### Dataset excerpts
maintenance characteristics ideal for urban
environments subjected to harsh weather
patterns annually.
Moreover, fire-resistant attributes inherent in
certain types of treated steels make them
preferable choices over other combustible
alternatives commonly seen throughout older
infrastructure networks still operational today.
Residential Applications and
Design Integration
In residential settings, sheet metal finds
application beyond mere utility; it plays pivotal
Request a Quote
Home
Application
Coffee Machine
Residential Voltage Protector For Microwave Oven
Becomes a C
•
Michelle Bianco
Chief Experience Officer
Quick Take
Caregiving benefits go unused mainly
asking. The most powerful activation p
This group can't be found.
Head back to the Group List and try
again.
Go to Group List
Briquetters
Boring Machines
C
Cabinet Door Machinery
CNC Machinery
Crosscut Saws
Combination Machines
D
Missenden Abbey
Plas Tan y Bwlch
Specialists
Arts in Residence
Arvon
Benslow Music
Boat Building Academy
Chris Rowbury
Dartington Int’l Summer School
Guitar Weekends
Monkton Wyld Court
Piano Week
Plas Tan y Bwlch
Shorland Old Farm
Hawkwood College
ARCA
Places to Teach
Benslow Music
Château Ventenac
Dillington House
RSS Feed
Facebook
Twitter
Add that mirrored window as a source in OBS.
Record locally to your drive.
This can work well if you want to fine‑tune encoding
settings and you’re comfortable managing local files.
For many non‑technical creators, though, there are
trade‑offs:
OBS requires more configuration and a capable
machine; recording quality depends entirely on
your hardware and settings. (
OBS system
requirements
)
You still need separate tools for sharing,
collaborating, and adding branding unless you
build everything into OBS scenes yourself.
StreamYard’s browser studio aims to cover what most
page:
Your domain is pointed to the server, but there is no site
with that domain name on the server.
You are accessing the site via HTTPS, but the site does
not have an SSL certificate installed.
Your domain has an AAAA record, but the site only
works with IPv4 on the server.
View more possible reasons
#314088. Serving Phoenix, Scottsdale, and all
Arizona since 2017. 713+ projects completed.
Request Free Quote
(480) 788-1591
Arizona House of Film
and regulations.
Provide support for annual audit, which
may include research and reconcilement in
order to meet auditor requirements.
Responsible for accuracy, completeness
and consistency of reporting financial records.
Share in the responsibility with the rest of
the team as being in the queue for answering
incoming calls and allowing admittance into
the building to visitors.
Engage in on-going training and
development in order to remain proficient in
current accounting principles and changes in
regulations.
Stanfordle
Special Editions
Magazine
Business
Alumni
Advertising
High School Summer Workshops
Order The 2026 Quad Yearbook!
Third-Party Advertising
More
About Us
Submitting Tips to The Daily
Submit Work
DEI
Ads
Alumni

### Assignment
Find "View more possible reasons" in the entries above and copy that whole line exactly, then each line after it through the line that contains "Responsible for accuracy, completeness".

### Final answer
View more possible reasons
#314088. Serving Phoenix, Scottsdale, and all
Arizona since 2017. 713+ projects completed.
Request Free Quote
(480) 788-1591
Arizona House of Film
and regulations.
Provide support for annual audit, which
may include research and reconcilement in
order to meet auditor requirements.
Responsible for accuracy, completeness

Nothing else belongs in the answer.